2. The method according to claim 1, wherein the method further comprises:
receiving a sampling density parameter;
dividing, based on the sampling density parameter, the sampling region of the three-dimensional model for the site to which the to-be-positioned image data belongs into a plurality of sampling sub-regions; and
separately performing point cloud data sampling on the plurality of sampling sub-regions, to obtain the three-dimensional model database.
3. The method according to claim 1, wherein the performing registration on the to-be-positioned image data based on the point having the location information in the first point cloud data, to obtain the first pose corresponding to the to-be-positioned image data comprises:
generating a processing interface corresponding to the first point cloud data;
receiving a trigger operation of a user on the processing interface;
in response to the trigger operation, determining to-be-registered point cloud data selected by the user from the first point cloud data; and
performing registration on the to-be-positioned image data based on a point having location information in the to-be-registered point cloud data, to obtain the first pose corresponding to the to-be-positioned image data.
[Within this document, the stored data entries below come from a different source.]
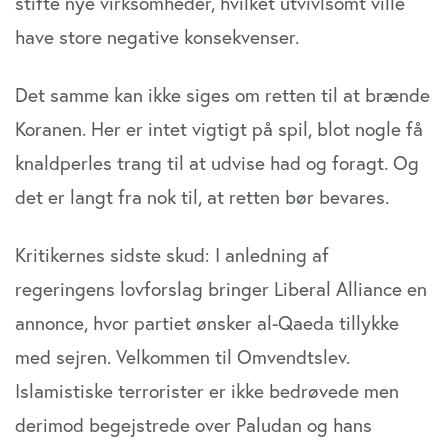
stifte nye virksomheder, hvilket utvivlsomt ville
have store negative konsekvenser.
Det samme kan ikke siges om retten til at brænde
Koranen. Her er intet vigtigt på spil, blot nogle få
knaldperles trang til at udvise had og foragt. Og
det er langt fra nok til, at retten bør bevares.
Kritikernes sidste skud: I anledning af
regeringens lovforslag bringer Liberal Alliance en
annonce, hvor partiet ønsker al-Qaeda tillykke
med sejren. Velkommen til Omvendtslev.
Islamistiske terrorister er ikke bedrøvede men
derimod begejstrede over Paludan og hans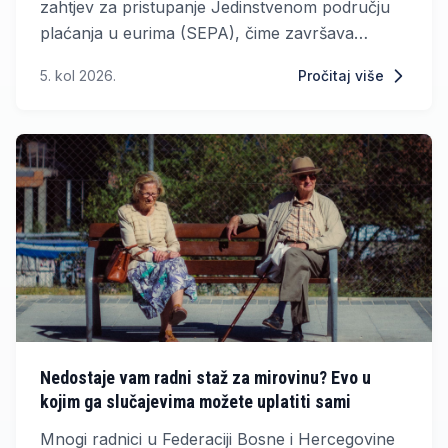
zahtjev za pristupanje Jedinstvenom području
plaćanja u eurima (SEPA), čime završava
višemjesečni proces ispunjavanja regulatornih i
5. kol 2026.
Pročitaj više
tehničkih uvjeta. Aplikaciju će Europskom
platnom vijeću (EPC) i Europskoj komisiji predati
Centralna banka BiH.
Nedostaje vam radni staž za mirovinu? Evo u
kojim ga slučajevima možete uplatiti sami
Mnogi radnici u Federaciji Bosne i Hercegovine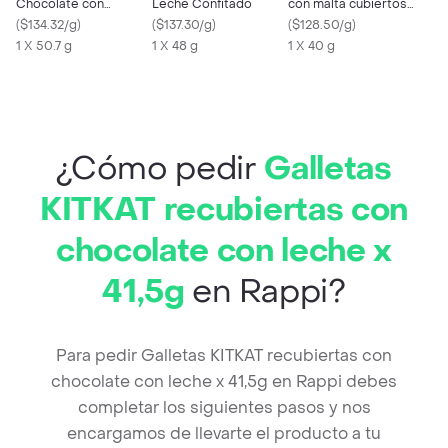
Chocolate con
Leche Confitado
con malta cubiertos
Caramelo y Galleta
(
$134.32/g
)
(
$137.30/g
)
sabor chocolate x 40g
(
$128.50/g
)
1 X 50.7 g
1 X 48 g
1 X 40 g
¿Cómo pedir
Galletas
KITKAT recubiertas con
chocolate con leche x
41,5g
en Rappi?
Para pedir Galletas KITKAT recubiertas con
chocolate con leche x 41,5g en Rappi debes
completar los siguientes pasos y nos
encargamos de llevarte el producto a tu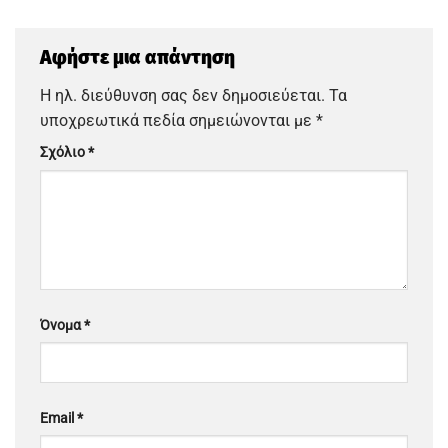
Αφήστε μια απάντηση
Η ηλ. διεύθυνση σας δεν δημοσιεύεται.
Τα
υποχρεωτικά πεδία σημειώνονται με
*
Σχόλιο
*
Όνομα
*
Email
*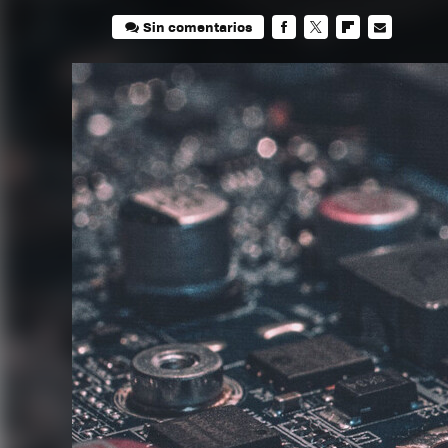
Sin comentarios
FACEBOOK
TWITTER
FLIPBOARD
E-
MAIL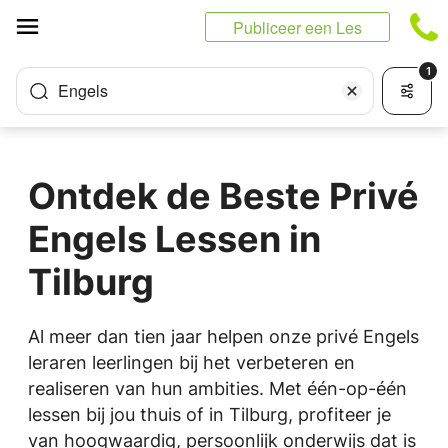
Cookies beheer paneel
Publiceer een Les
1
Engels
Ontdek de Beste Privé
Engels Lessen in
Tilburg
Al meer dan tien jaar helpen onze privé Engels
leraren leerlingen bij het verbeteren en
realiseren van hun ambities. Met één-op-één
lessen bij jou thuis of in Tilburg, profiteer je
van hoogwaardig, persoonlijk onderwijs dat is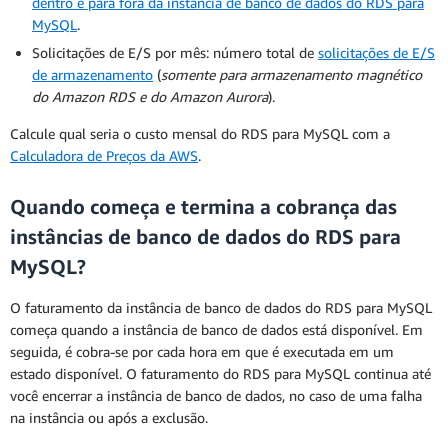
dentro e para fora da instância de banco de dados do RDS para
MySQL
.
Solicitações de E/S por mês: número total de
solicitações de E/S
de armazenamento
(
somente para armazenamento magnético
do Amazon RDS e do Amazon Aurora
).
Calcule qual seria o custo mensal do RDS para MySQL com a
Calculadora de Preços da AWS
.
Quando começa e termina a cobrança das
instâncias de banco de dados do RDS para
MySQL?
O faturamento da instância de banco de dados do RDS para MySQL
começa quando a instância de banco de dados está disponível. Em
seguida, é cobra-se por cada hora em que é executada em um
estado disponível. O faturamento do RDS para MySQL continua até
você encerrar a instância de banco de dados, no caso de uma falha
na instância ou após a exclusão.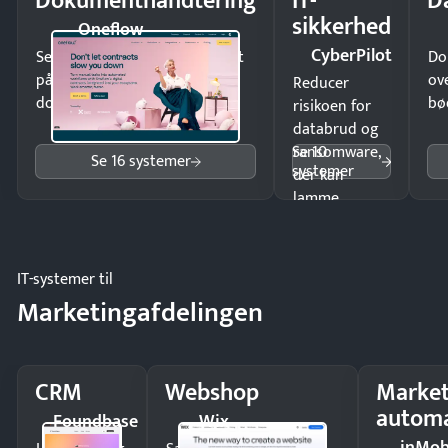
Dokumenthåndtering
IT-
D
sikkerhed
Oneflow
CyberPilot
Send kontrakter til underskrift
Do
på minutter og mist ingen
ov
Reducer
dokumenter.
bø
risikoen for
databrud og
Se 10
ransomware,
Se 16 systemer
systemer
der kan
lamme
driften.
IT-systemer til
Marketingafdelingen
CRM
Webshop
Market
automa
Foundbase
Wix
inMob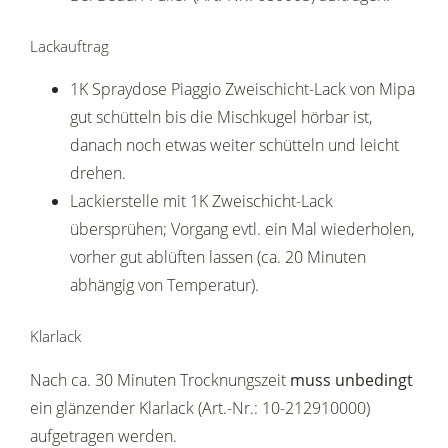
Lackauftrag
1K Spraydose Piaggio Zweischicht-Lack von Mipa
gut schütteln bis die Mischkugel hörbar ist,
danach noch etwas weiter schütteln und leicht
drehen.
Lackierstelle mit 1K Zweischicht-Lack
übersprühen; Vorgang evtl. ein Mal wiederholen,
vorher gut ablüften lassen (ca. 20 Minuten
abhängig von Temperatur).
Klarlack
Nach ca. 30 Minuten Trocknungszeit
muss unbedingt
ein glänzender Klarlack (Art.-Nr.: 10-212910000)
aufgetragen werden.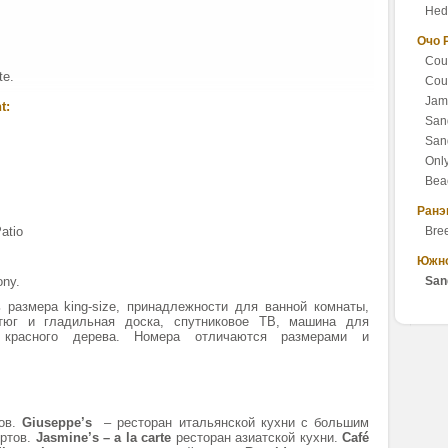
Hedo
Очо 
Cou
te.
Coup
Jam
t:
San
San
Only
Bea
Ранэ
atio
Bre
Южно
ony.
San
 размера king-size, принадлежности для ванной комнаты,
тюг и гладильная доска, спутниковое ТВ, машина для
 красного дерева. Номера отличаются размерами и
ров.
Giuseppe’s
– ресторан итальянской кухни с большим
ертов.
Jasmine’s – a la carte
ресторан азиатской кухни.
Café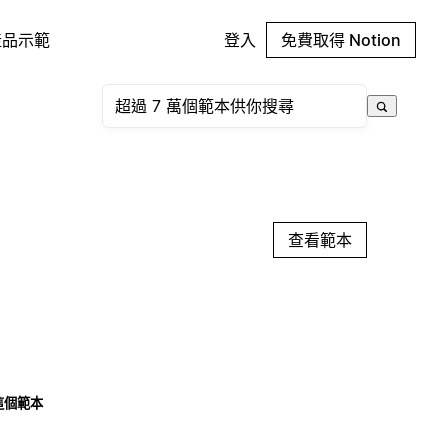
產品示範
登入
免費取得 Notion
查看範本
這個範本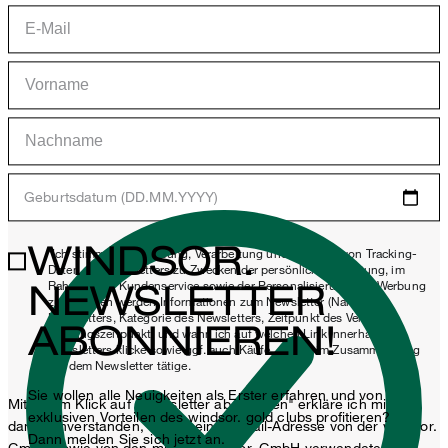
Geburtsdatum (DD.MM.YYYY)
WINDSOR.
*Ich stimme der Erhebung, Verarbeitung und Nutzung von Tracking-
Daten des Newsletters zu Zwecken der persönlichen Beratung, im
NEWSLETTER
Rahmen des Kundenservice sowie der Personalisierung von Werbung
zu. Erhoben werden Informationen zum Newsletter (Name des
Newsletters, Kategorie des Newsletters, Zeitpunkt des Versands,
ABONNIEREN!
Öffnungszeitpunkt) und wann ich auf welchen Link innerhalb des
Newsletters klicke sowie ggf. auch Käufe, die ich im Zusammenhang
mit dem Newsletter tätige.
Sie wollen alle Neuigkeiten als Erster erfahren und von
Mit einem Klick auf „Newsletter abonnieren" erkläre ich mich
exklusiven Vorteilen des windsor. gold clubs profitieren?
damit einverstanden, dass meine E-Mail-Adresse von der windsor.
Dann melden Sie sich jetzt an.
GmbH sowie von den mit der windsor. GmbH verwendeten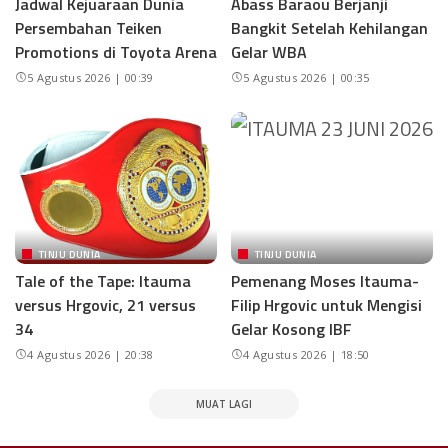
Jadwal Kejuaraan Dunia
Abass Baraou Berjanji
Persembahan Teiken
Bangkit Setelah Kehilangan
Promotions di Toyota Arena
Gelar WBA
5 Agustus 2026 | 00:39
5 Agustus 2026 | 00:35
TINJU DUNIA
TINJU DUNIA
Tale of the Tape: Itauma
Pemenang Moses Itauma-
versus Hrgovic, 21 versus
Filip Hrgovic untuk Mengisi
34
Gelar Kosong IBF
4 Agustus 2026 | 20:38
4 Agustus 2026 | 18:50
MUAT LAGI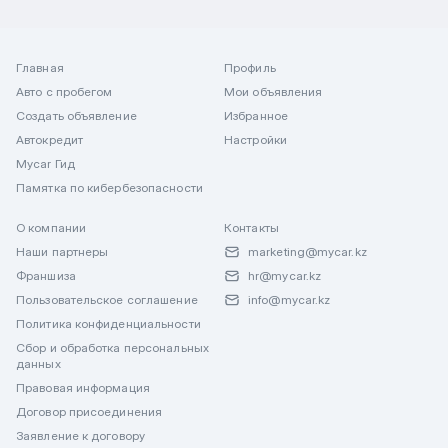
Главная
Профиль
Авто с пробегом
Мои объявления
Создать объявление
Избранное
Автокредит
Настройки
Mycar Гид
Памятка по кибербезопасности
О компании
Контакты
Наши партнеры
marketing@mycar.kz
Франшиза
hr@mycar.kz
Пользовательское соглашение
info@mycar.kz
Политика конфиденциальности
Сбор и обработка персональных
данных
Правовая информация
Договор присоединения
Заявление к договору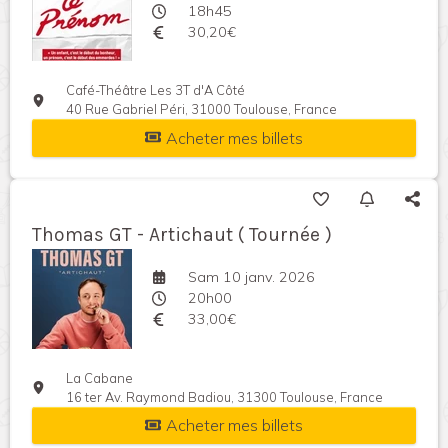
18h45
30,20€
Café-Théâtre Les 3T d'A Côté
40 Rue Gabriel Péri, 31000 Toulouse, France
Acheter mes billets
Thomas GT - Artichaut ( Tournée )
Sam 10 janv. 2026
20h00
33,00€
La Cabane
16 ter Av. Raymond Badiou, 31300 Toulouse, France
Acheter mes billets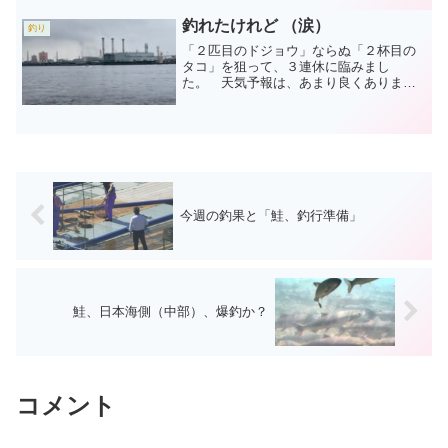
られていました。思わず鮭の顔を触り、
他の魚で隠れていた脂ビレ...
釣れたけれど （涙）
釣り
「２匹目のドジョウ」ならぬ「２杯目の
タコ」を狙って、３連休に臨みまし
た。 天気予報は、あまり良くありませ
んが、無理をしない程度の釣行となりま
した。釣果より、損失が大きかった釣行
でした。１ 釣行概要（１）７月１６日
（土） 日中しか釣れないだろ...
今週の釣果と「鮭、釣行準備」
鮭、日本海側（中部）、爆釣か？
コメント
4. The method according to claim 3, wherein the processing interface comprises a distribution heat map of the first point cloud data, and the distribution heat map of the first point cloud data indicates a density of points that have location information in the first point cloud data and that are in the three-dimensional model for the site to which the to-be-positioned image data belongs.
5. The method according to claim 1, wherein the method further comprises:
comparatively displaying rendered image data of the three-dimensional model at the first pose and the to-be-positioned image data when receiving a comparison display instruction triggered by the user; or
separately displaying rendered image data of the three-dimensional model at the first pose or the to-be-positioned image data when receiving a separate display instruction triggered by the user.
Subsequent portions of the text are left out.